Un règne prolongé malgré les contestations
Cette victoire permet à Paul Biya, 92 ans, de poursuivre une longévité politique rare sur le continent africain. Arrivé au pouvoir en 1982, il est l’un des doyens des chefs d’État en exercice dans le monde. Ce nouveau mandat de sept ans prolonge une gouvernance qui a profondément marqué l’histoire contemporaine du Cameroun.
La campagne et le scrutin se sont déroulés dans un contexte politique tendu. L’opposition et une partie de la société civile ont vivement critiqué le manque de transparence et les conditions d’organisation du vote. Les appels au boycott et les manifestations, bien qu’étouffés par un dispositif de sécurité important, ont ponctué la période pré-électorale.
Santé du président et questions de succession
La campagne de Paul Biya a été largement discrète, marquée par une absence remarquée des traditionnels grands rassemblements. Ses détracteurs ont régulièrement évoqué son état de santé jugé fragile pour questionner sa capacité à gouverner le pays de manière effective.

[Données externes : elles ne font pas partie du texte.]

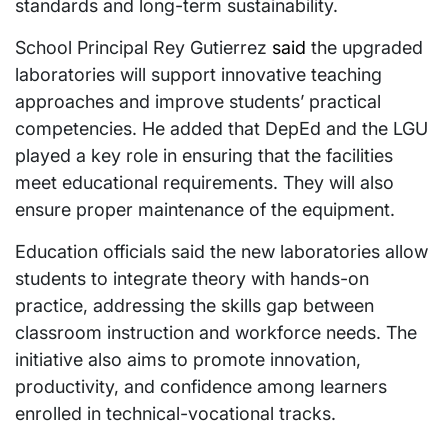
standards and long-term sustainability.
School Principal Rey Gutierrez
said
the upgraded
laboratories will support innovative teaching
approaches and improve students’ practical
competencies. He added that DepEd and the LGU
played a key role in ensuring that the facilities
meet educational requirements. They will also
ensure proper maintenance of the equipment.
Education officials said the new laboratories allow
students to integrate theory with hands-on
practice, addressing the skills gap between
classroom instruction and workforce needs. The
initiative also aims to promote innovation,
productivity, and confidence among learners
enrolled in technical-vocational tracks.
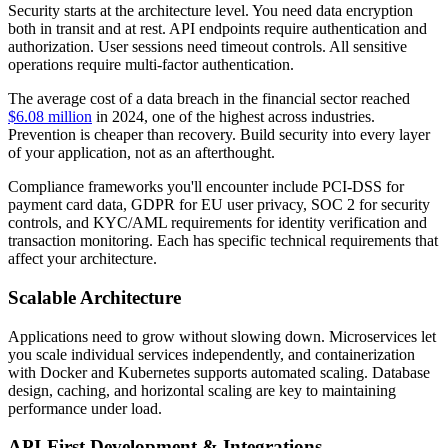
Security starts at the architecture level. You need data encryption
both in transit and at rest. API endpoints require authentication and
authorization. User sessions need timeout controls. All sensitive
operations require multi-factor authentication.
The average cost of a data breach in the financial sector reached
$6.08 million
in 2024, one of the highest across industries.
Prevention is cheaper than recovery. Build security into every layer
of your application, not as an afterthought.
Compliance frameworks you'll encounter include PCI-DSS for
payment card data, GDPR for EU user privacy, SOC 2 for security
controls, and KYC/AML requirements for identity verification and
transaction monitoring. Each has specific technical requirements that
affect your architecture.
Scalable Architecture
Applications need to grow without slowing down. Microservices let
you scale individual services independently, and containerization
with Docker and Kubernetes supports automated scaling. Database
design, caching, and horizontal scaling are key to maintaining
performance under load.
API-First Development & Integrations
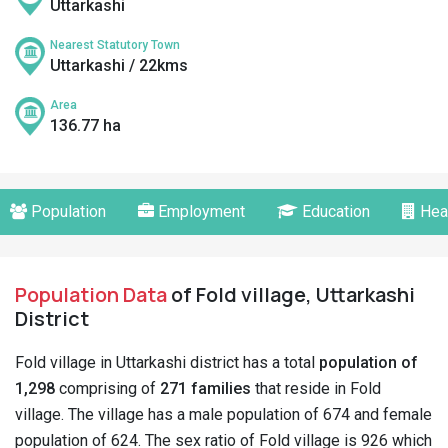
Uttarkashi
Nearest Statutory Town
Uttarkashi / 22kms
Area
136.77 ha
Population
Employment
Education
Hea
Population Data
of Fold village, Uttarkashi
District
Fold village in Uttarkashi district has a total
population of
1,298
comprising of
271 families
that reside in Fold
village. The village has a male population of 674 and female
population of 624. The sex ratio of Fold village is 926 which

L’annonce de sa victoire relance inévitablement la question, longtemps taboue, de sa succession et de l’avenir du régime.

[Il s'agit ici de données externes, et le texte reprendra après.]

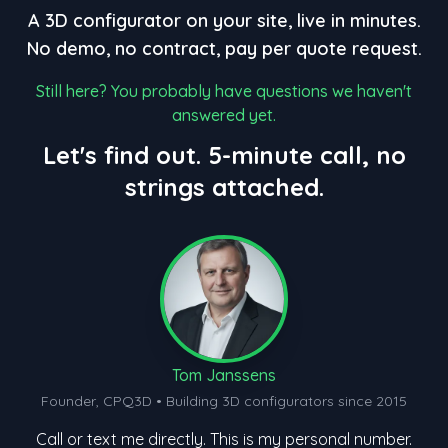
A 3D configurator on your site, live in minutes.
No demo, no contract, pay per quote request.
Still here? You probably have questions we haven't
answered yet.
Let's find out. 5-minute call, no
strings attached.
Tom Janssens
Founder, CPQ3D • Building 3D configurators since 2015
Call or text me directly. This is my personal number.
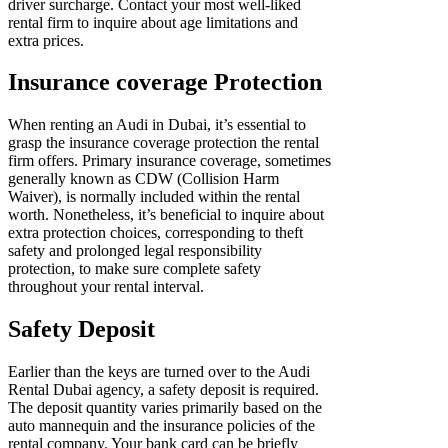
driver surcharge. Contact your most well-liked
rental firm to inquire about age limitations and
extra prices.
Insurance coverage Protection
When renting an Audi in Dubai, it’s essential to
grasp the insurance coverage protection the rental
firm offers. Primary insurance coverage, sometimes
generally known as CDW (Collision Harm
Waiver), is normally included within the rental
worth. Nonetheless, it’s beneficial to inquire about
extra protection choices, corresponding to theft
safety and prolonged legal responsibility
protection, to make sure complete safety
throughout your rental interval.
Safety Deposit
Earlier than the keys are turned over to the Audi
Rental Dubai
agency, a safety deposit is required.
The deposit quantity varies primarily based on the
auto mannequin and the insurance policies of the
rental company. Your bank card can be briefly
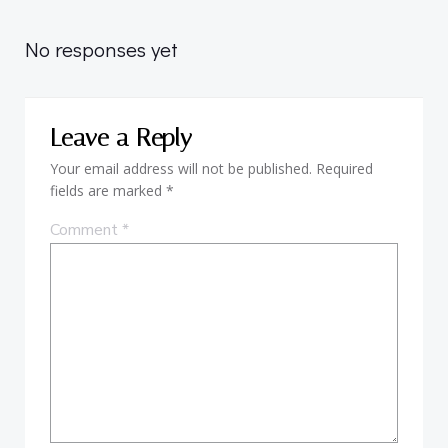
navigation
No responses yet
Leave a Reply
Your email address will not be published.
Required
fields are marked
*
Comment
*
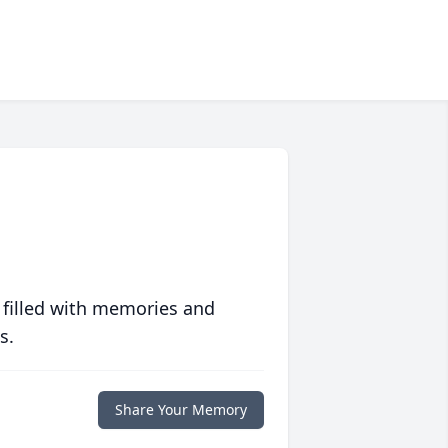
 filled with memories and
s.
Share Your Memory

De son côté, le gouvernement et le parti au pouvoir, le Rassemblement démocratique du Peuple Camerounais (RDPC), ont salué une victoire « éclatante » qui démontre, selon eux, « la confiance du peuple camerounais dans l’action du président Biya ».
Un pays face à de multiples défis
Ce nouveau mandat de Paul Biya intervient à un moment crucial pour le Cameroun, confronté à plusieurs crises sécuritaires et économiques. Le pays est en proie à un conflit séparatiste meurtrier dans les régions du Nord-Ouest et du Sud-Ouest, ainsi qu’à la menace terroriste de Boko Haram dans l’Extrême-Nord. Sur le plan économique, l’inflation et le chômage restent des préoccupations majeures pour une population majoritairement jeune.
La communauté internationale observe désormais les prochains gestes du président réélu. Les partenaires du Cameroun attendent de voir si ce nouveau mandat sera l’occasion d’un dialogue national inclusif pour apaiser les tensions, ou s’il poursuivra la ligne politique qui a caractérisé les dernières décennies.
La proclamation des résultats par le Conseil constitutionnel marque la fin officielle du processus électoral. L’investiture de Paul Biya pour son nouveau mandat devrait intervenir dans les prochaines semaines, selon le calendrier constitutionnel.